## [TASK OBJECTIVE]
The data below is to be transcribed word for word; pictures are to be excluded.

Top of RECORD EXTRACTS

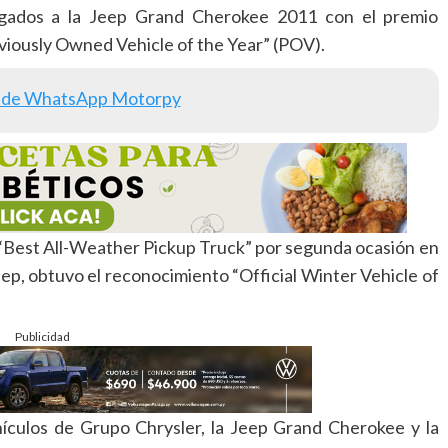
gados a la Jeep Grand Cherokee 2011 con el premio
viously Owned Vehicle of the Year” (POV).
 de WhatsApp Motorpy
Best All-Weather Pickup Truck” por segunda ocasión en
ep, obtuvo el reconocimiento “Official Winter Vehicle of
Publicidad
hículos de Grupo Chrysler, la Jeep Grand Cherokee y la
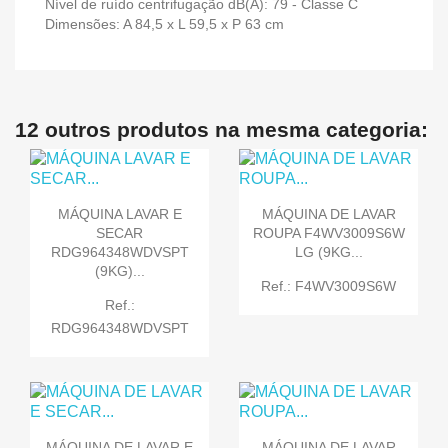
Nível de ruído centrifugação dB(A): 79 - Classe C
Dimensões: A 84,5 x L 59,5 x P 63 cm
12 outros produtos na mesma categoria:
MÁQUINA LAVAR E
MÁQUINA DE LAVAR
SECAR
ROUPA F4WV3009S6W
RDG964348WDVSPT
LG (9KG...
(9KG)...
Ref.: F4WV3009S6W
Ref.:
RDG964348WDVSPT
MÁQUINA DE LAVAR E
MÁQUINA DE LAVAR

Bottom of RECORD EXTRACTS

## [YOUR RESPONSE]
gados a la Jeep Grand Cherokee 2011 con el premio
viously Owned Vehicle of the Year” (POV).
 de WhatsApp Motorpy
Best All-Weather Pickup Truck” por segunda ocasión en
ep, obtuvo el reconocimiento “Official Winter Vehicle of
Publicidad
hículos de Grupo Chrysler, la Jeep Grand Cherokee y la
Nível de ruído centrifugação dB(A): 79 - Classe C
Dimensões: A 84,5 x L 59,5 x P 63 cm
12 outros produtos na mesma categoria:
MÁQUINA LAVAR E
MÁQUINA DE LAVAR
SECAR
ROUPA F4WV3009S6W
RDG964348WDVSPT
LG (9KG...
(9KG)...
Ref.: F4WV3009S6W
Ref.:
RDG964348WDVSPT
MÁQUINA DE LAVAR E
MÁQUINA DE LAVAR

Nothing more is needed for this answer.